“The Times” noted in her obituary that she was “one of the last survivors of the ultra-lavish era of Hollywood.” Here are some interesting facts about the life and times of Hollywood legend Marion Davies.
Best known for her comedic roles, Davies retired in 1907 after her illustrious career took a turn, following the release of the iconic film “Citizen Kane” (1941). Netflix released the movie, “Mank” which one essence, is a film about the slew of drama and politics surrounding “Citizen Kane,” directed by one of Hollywood’s greats, David Fincher.
But Fincher quickly peels back those layers, and we discover that there’s a lot more to Marion than we think. She’s not just Hearst’s mistress — she’s a star in her own right.
Beginning Of Her Life
Marion Davies Wilson (born Marion Cecilia Elizabeth Brooklyn Duras ) was an American actress, producer, and screenwriter born in 1987 in Brooklyn, New York.
As a teenager, Davies appeared in several Broadway musicals and a film, “Runaway Romany” (1917), after leaving school to pursue her passion.
Rise To Stardom
The talented Davies began to pursue a career in Broadway musicals actively. She was one of the Silent era’s great comedic actresses and one of only a handful to make it from silent films to talkies (or whats we know as movies with synchronized sound).
Her “rags to riches” story from chorus line girl to affluent and accomplished actor would become nothing short of outstanding as she dazzled her way into Hollywood.
Before The Fame
Before she became the star she eventually would, Davies started her career as a chorus girl. It was then, while appearing in follies, that a teenaged Davies was spotted by middle-aged media mogul, William Randolph Hearst, and became his long-term mistress.

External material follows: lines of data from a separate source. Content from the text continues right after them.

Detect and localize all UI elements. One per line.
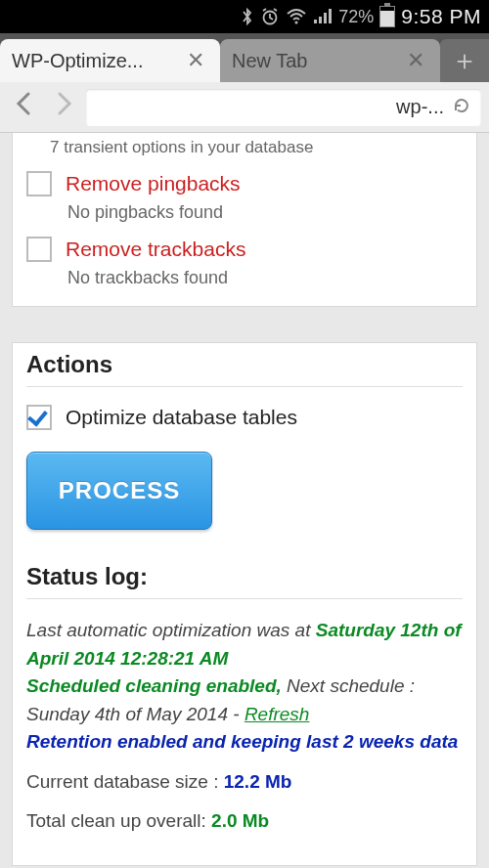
checkbox-checked[interactable] [26, 405, 52, 430]
bluetooth-icon [241, 7, 254, 26]
option-label: Remove trackbacks [66, 238, 245, 261]
transient-note: 7 transient options in your database [50, 138, 463, 157]
svg-rect-5 [329, 9, 332, 23]
alarm-icon [260, 7, 280, 26]
log-schedule: Scheduled cleaning enabled, Next schedul… [26, 673, 463, 728]
options-card: 7 transient options in your database Rem… [12, 133, 477, 307]
svg-rect-3 [319, 17, 322, 23]
button-label: PROCESS [59, 477, 180, 504]
battery-percentage: 72% [338, 7, 374, 27]
refresh-link[interactable]: Refresh [244, 704, 310, 724]
status-log: Last automatic optimization was at Satur… [26, 617, 463, 836]
cell-signal-icon [313, 8, 333, 25]
forward-button[interactable] [47, 90, 80, 124]
log-cleanup-total: Total clean up overall: 2.0 Mb [26, 807, 463, 836]
android-status-bar: 72% 9:58 PM [0, 0, 489, 33]
browser-nav-bar: wp-... [0, 82, 489, 133]
statuslog-heading: Status log: [26, 563, 463, 599]
process-button[interactable]: PROCESS [26, 452, 212, 530]
reload-icon[interactable] [452, 96, 471, 119]
browser-tab-strip: WP-Optimize... ✕ New Tab ✕ ＋ [0, 33, 489, 82]
actions-card: Actions Optimize database tables PROCESS… [12, 342, 477, 866]
actions-heading: Actions [26, 351, 463, 387]
svg-rect-2 [314, 20, 317, 23]
option-sub: No trackbacks found [67, 268, 463, 288]
close-icon[interactable]: ✕ [403, 48, 428, 73]
wifi-icon [286, 8, 307, 25]
clock-time: 9:58 PM [401, 5, 481, 28]
option-remove-trackbacks[interactable]: Remove trackbacks [26, 237, 463, 262]
new-tab-button[interactable]: ＋ [440, 39, 489, 82]
option-sub: No pingbacks found [67, 202, 463, 223]
plus-icon: ＋ [451, 42, 478, 79]
battery-icon [379, 6, 395, 27]
option-remove-pingbacks[interactable]: Remove pingbacks [26, 171, 463, 196]
page-content: 7 transient options in your database Rem… [0, 133, 489, 868]
url-text: wp-... [96, 96, 444, 118]
option-label: Optimize database tables [66, 406, 297, 429]
checkbox-unchecked[interactable] [26, 237, 52, 262]
close-icon[interactable]: ✕ [183, 48, 208, 73]
svg-rect-4 [324, 13, 327, 23]
url-bar[interactable]: wp-... [86, 89, 481, 126]
option-optimize-tables[interactable]: Optimize database tables [26, 405, 463, 430]
back-button[interactable] [8, 90, 41, 124]
tab-active[interactable]: WP-Optimize... ✕ [0, 39, 220, 82]
log-retention: Retention enabled and keeping last 2 wee… [26, 728, 463, 757]
log-last-auto: Last automatic optimization was at Satur… [26, 617, 463, 673]
svg-point-1 [295, 22, 298, 24]
checkbox-unchecked[interactable] [26, 171, 52, 196]
tab-title: WP-Optimize... [12, 50, 143, 72]
log-db-size: Current database size : 12.2 Mb [26, 768, 463, 797]
option-label: Remove pingbacks [66, 172, 241, 195]
tab-inactive[interactable]: New Tab ✕ [220, 39, 440, 82]
tab-title: New Tab [232, 50, 307, 72]
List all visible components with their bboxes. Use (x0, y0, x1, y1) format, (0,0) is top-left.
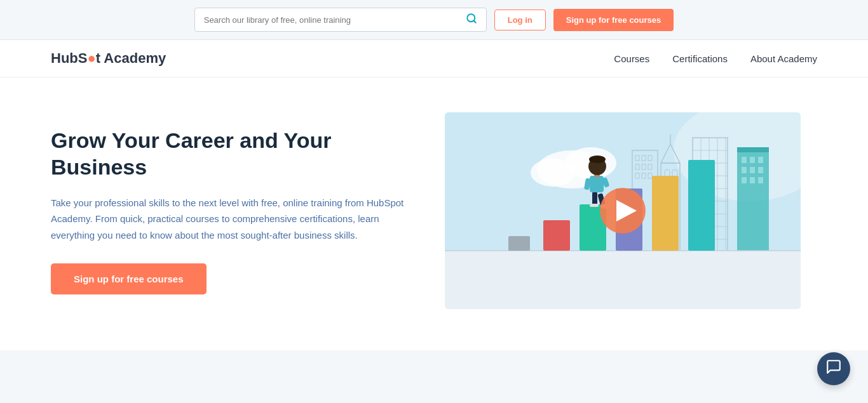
logo-spot-icon: ● (87, 50, 95, 66)
svg-rect-34 (737, 150, 769, 252)
hero-title: Grow Your Career and Your Business (51, 127, 407, 181)
chat-icon (825, 359, 842, 379)
svg-rect-39 (742, 167, 747, 173)
svg-rect-41 (758, 167, 763, 173)
svg-rect-52 (543, 220, 570, 251)
svg-rect-38 (758, 157, 763, 163)
search-icon (466, 13, 477, 27)
search-wrapper (194, 8, 487, 32)
svg-rect-56 (688, 160, 715, 251)
svg-rect-36 (742, 157, 747, 163)
logo: HubS●t Academy (51, 50, 166, 67)
svg-rect-42 (742, 177, 747, 183)
login-button[interactable]: Log in (494, 10, 546, 30)
nav-links: Courses Certifications About Academy (614, 53, 817, 64)
nav-about[interactable]: About Academy (750, 53, 817, 64)
hero-section: Grow Your Career and Your Business Take … (0, 77, 868, 350)
logo-text: HubS●t Academy (51, 50, 166, 67)
search-input[interactable] (204, 15, 461, 25)
svg-rect-57 (592, 192, 597, 206)
signup-top-button[interactable]: Sign up for free courses (553, 9, 674, 31)
nav-bar: HubS●t Academy Courses Certifications Ab… (0, 40, 868, 77)
svg-rect-37 (750, 157, 755, 163)
hero-description: Take your professional skills to the nex… (51, 195, 407, 244)
svg-rect-40 (750, 167, 755, 173)
svg-rect-48 (445, 251, 801, 309)
svg-rect-61 (590, 176, 604, 192)
svg-rect-43 (750, 177, 755, 183)
svg-rect-35 (737, 147, 769, 152)
svg-point-47 (531, 159, 575, 187)
nav-courses[interactable]: Courses (614, 53, 649, 64)
signup-hero-button[interactable]: Sign up for free courses (51, 263, 207, 294)
chat-bubble[interactable] (817, 352, 850, 385)
hero-illustration (445, 112, 801, 309)
svg-rect-51 (508, 236, 530, 251)
svg-rect-44 (758, 177, 763, 183)
svg-line-1 (473, 20, 475, 22)
nav-certifications[interactable]: Certifications (672, 53, 728, 64)
svg-rect-60 (590, 204, 599, 207)
hero-illustration-container (445, 112, 801, 309)
svg-point-66 (589, 155, 606, 163)
hero-left: Grow Your Career and Your Business Take … (51, 127, 407, 295)
top-bar: Log in Sign up for free courses (0, 0, 868, 40)
svg-rect-55 (652, 176, 679, 251)
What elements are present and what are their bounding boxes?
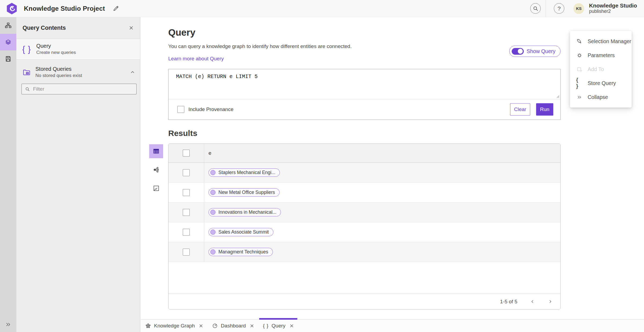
braces-icon — [22, 45, 31, 53]
search-button[interactable] — [530, 3, 541, 14]
save-icon — [5, 56, 12, 62]
include-provenance-label: Include Provenance — [188, 106, 233, 112]
show-query-toggle[interactable]: Show Query — [509, 46, 561, 57]
clear-button[interactable]: Clear — [510, 103, 530, 116]
page-title: Query — [168, 27, 561, 38]
edit-project-title-button[interactable] — [112, 5, 119, 12]
rail-item-save[interactable] — [0, 50, 16, 67]
resize-handle[interactable] — [556, 94, 559, 98]
filter-field — [21, 84, 137, 94]
query-description: You can query a knowledge graph to ident… — [168, 43, 561, 49]
include-provenance-checkbox[interactable] — [177, 106, 184, 113]
run-button[interactable]: Run — [536, 103, 553, 116]
column-header-e: e — [208, 150, 211, 156]
double-chevron-right-icon — [5, 321, 12, 328]
show-query-label: Show Query — [527, 48, 555, 54]
table-row: New Metal Office Suppliers — [169, 183, 560, 202]
row-checkbox[interactable] — [183, 229, 190, 236]
store-query-item[interactable]: Store Query — [570, 76, 632, 90]
app-logo-icon — [6, 3, 17, 14]
help-icon: ? — [558, 5, 561, 12]
entity-dot-icon — [210, 210, 215, 215]
user-info: Knowledge Studio publisher2 — [589, 3, 637, 14]
user-avatar[interactable]: KS — [573, 3, 584, 14]
tab-close-icon[interactable] — [290, 324, 294, 328]
panel-item-subtitle: Create new queries — [36, 50, 76, 55]
results-title: Results — [168, 129, 561, 138]
selection-manager-item[interactable]: Selection Manager — [570, 34, 632, 48]
query-contents-panel: Query Contents Query Create new queries — [16, 17, 140, 332]
entity-pill[interactable]: Managment Techniques — [208, 248, 273, 256]
entity-pill[interactable]: New Metal Office Suppliers — [208, 188, 280, 197]
view-map-button[interactable] — [149, 181, 163, 195]
query-box-footer: Include Provenance Clear Run — [169, 99, 560, 120]
panel-header: Query Contents — [16, 17, 140, 39]
rail-item-data-model[interactable] — [0, 17, 16, 34]
table-row: Innovations in Mechanical... — [169, 202, 560, 222]
braces-icon — [263, 323, 269, 329]
search-icon — [533, 6, 539, 12]
data-model-icon — [5, 22, 12, 29]
pagination-next-button[interactable] — [546, 297, 554, 306]
main-content: Query You can query a knowledge graph to… — [141, 17, 644, 332]
layers-icon — [5, 39, 12, 46]
table-empty-space — [169, 262, 560, 294]
entity-dot-icon — [210, 190, 215, 195]
pagination-range-label: 1-5 of 5 — [500, 299, 517, 305]
results-table: e Staplers Mechanical Engi... — [168, 143, 561, 309]
user-role-label: publisher2 — [589, 9, 637, 14]
table-header-row: e — [169, 144, 560, 163]
parameters-item[interactable]: Parameters — [570, 48, 632, 62]
add-to-item: Add To — [570, 62, 632, 76]
table-icon — [153, 148, 160, 155]
row-checkbox[interactable] — [183, 249, 190, 256]
learn-more-link[interactable]: Learn more about Query — [168, 56, 224, 62]
app-name-label: Knowledge Studio — [589, 3, 637, 9]
selection-manager-icon — [576, 38, 583, 45]
tab-dashboard[interactable]: Dashboard — [207, 320, 258, 332]
entity-pill[interactable]: Sales Associate Summit — [208, 228, 273, 236]
app-header: Knowledge Studio Project ? — [0, 0, 644, 17]
collapse-item[interactable]: Collapse — [570, 90, 632, 104]
tab-query[interactable]: Query — [258, 320, 298, 332]
filter-input[interactable] — [33, 86, 133, 92]
map-icon — [153, 185, 160, 192]
entity-pill[interactable]: Innovations in Mechanical... — [208, 208, 281, 216]
tab-knowledge-graph[interactable]: Knowledge Graph — [141, 320, 207, 332]
entity-pill[interactable]: Staplers Mechanical Engi... — [208, 168, 280, 177]
pagination-prev-button[interactable] — [528, 297, 537, 306]
header-divider — [546, 0, 546, 17]
left-action-rail — [0, 17, 16, 332]
query-editor[interactable]: MATCH (e) RETURN e LIMIT 5 — [169, 69, 560, 99]
stored-queries-folder-icon — [22, 68, 31, 76]
row-checkbox[interactable] — [183, 189, 190, 196]
view-table-button[interactable] — [149, 144, 163, 158]
toggle-switch[interactable] — [512, 48, 524, 55]
entity-dot-icon — [210, 230, 215, 235]
add-to-icon — [576, 66, 583, 72]
view-link-chart-button[interactable] — [149, 163, 163, 177]
close-icon — [129, 25, 134, 30]
table-row: Managment Techniques — [169, 242, 560, 262]
stored-queries-subtitle: No stored queries exist — [35, 73, 82, 78]
project-title: Knowledge Studio Project — [24, 5, 105, 12]
select-all-checkbox[interactable] — [183, 150, 190, 157]
row-checkbox[interactable] — [183, 209, 190, 216]
chevron-up-icon[interactable] — [130, 69, 135, 75]
stored-queries-section[interactable]: Stored Queries No stored queries exist — [16, 60, 140, 78]
link-chart-icon — [153, 166, 160, 173]
help-button[interactable]: ? — [554, 3, 564, 14]
table-pagination: 1-5 of 5 — [169, 294, 560, 309]
entity-dot-icon — [210, 249, 215, 254]
rail-expand-button[interactable] — [0, 319, 16, 330]
rail-item-layers[interactable] — [0, 34, 16, 50]
tab-close-icon[interactable] — [199, 324, 203, 328]
tab-close-icon[interactable] — [250, 324, 254, 328]
query-editor-box: MATCH (e) RETURN e LIMIT 5 Include Prove… — [168, 69, 561, 120]
row-checkbox[interactable] — [183, 169, 190, 176]
panel-close-button[interactable] — [129, 25, 134, 30]
results-view-switcher — [149, 144, 163, 195]
knowledge-studio-app: Knowledge Studio Project ? — [0, 0, 644, 332]
table-row: Sales Associate Summit — [169, 222, 560, 242]
panel-item-query[interactable]: Query Create new queries — [16, 39, 140, 60]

In addition to their affair, Hearst signed Davies to an exclusive contract and continued to push her career as an actor in mostly serious roles despite the fact that she saw herself as a comedian rather.
The release of “Citizen Kane” ultimately turned the winds on Davies’ life and career following the classic film’s release, her acclaim began to fall to tatters. Audiences had wrongly perceived her to be the unalloyed inspiration for the screen character Susan Alexander Kane, the talentless mistress to Charles Foster Kane.
The similarities that brought people to this conclusion were largely based on the idea that Charles’s character was perceived to be Hearst, with whom she had a real-life affair. This misconception had long-term effects on Davies’ career and ultimately contributed to her eventual demise.
Davies died of stomach cancer in 1961 at the age of sixty-four. According to “Vogue“, “The Times” noted in her obituary that she was “one of the last survivors of the ultra-lavish era of Hollywood”.